YOUR TASK: The answer must be every line of the records in which the string "движението" appears.
START DATA TO EXAMINE
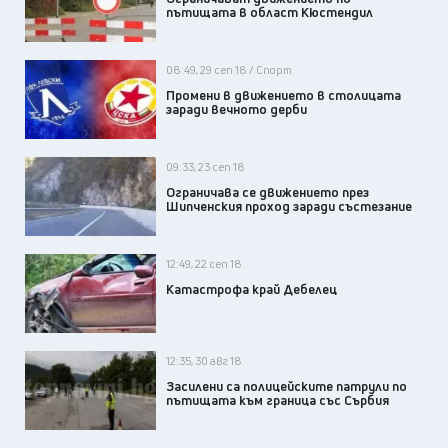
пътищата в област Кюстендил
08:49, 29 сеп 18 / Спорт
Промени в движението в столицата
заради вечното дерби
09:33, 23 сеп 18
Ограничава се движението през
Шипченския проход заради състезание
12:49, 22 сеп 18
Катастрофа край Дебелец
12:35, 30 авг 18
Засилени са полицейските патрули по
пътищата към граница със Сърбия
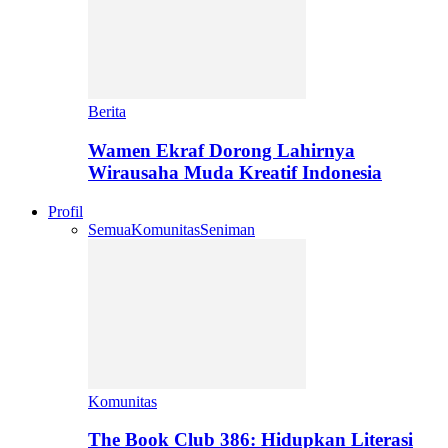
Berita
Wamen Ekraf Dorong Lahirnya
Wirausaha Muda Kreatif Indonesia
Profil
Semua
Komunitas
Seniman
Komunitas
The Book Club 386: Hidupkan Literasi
END DATA TO EXAMINE
START DATA TO EXAMINE
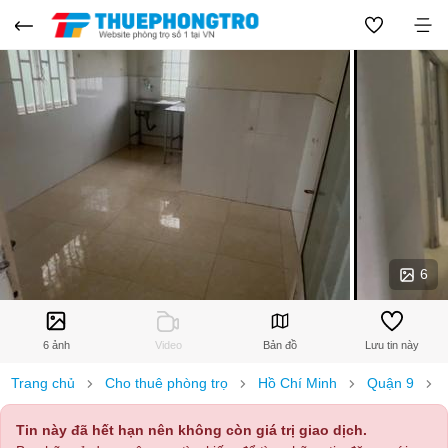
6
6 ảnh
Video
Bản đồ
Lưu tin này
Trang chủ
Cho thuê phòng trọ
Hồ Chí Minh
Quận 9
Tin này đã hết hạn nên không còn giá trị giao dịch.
END DATA TO EXAMINE
START DATA TO EXAMINE
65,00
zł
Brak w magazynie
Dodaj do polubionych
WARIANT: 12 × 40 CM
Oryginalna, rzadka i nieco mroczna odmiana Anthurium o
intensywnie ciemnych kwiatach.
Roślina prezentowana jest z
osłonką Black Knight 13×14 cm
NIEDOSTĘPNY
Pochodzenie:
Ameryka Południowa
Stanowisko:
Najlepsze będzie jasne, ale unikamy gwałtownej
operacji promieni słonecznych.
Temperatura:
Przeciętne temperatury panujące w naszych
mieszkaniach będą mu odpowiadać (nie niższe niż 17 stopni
END DATA TO EXAMINE
YOUR RESPONSE:
Промени в движението в столицата
Ограничава се движението през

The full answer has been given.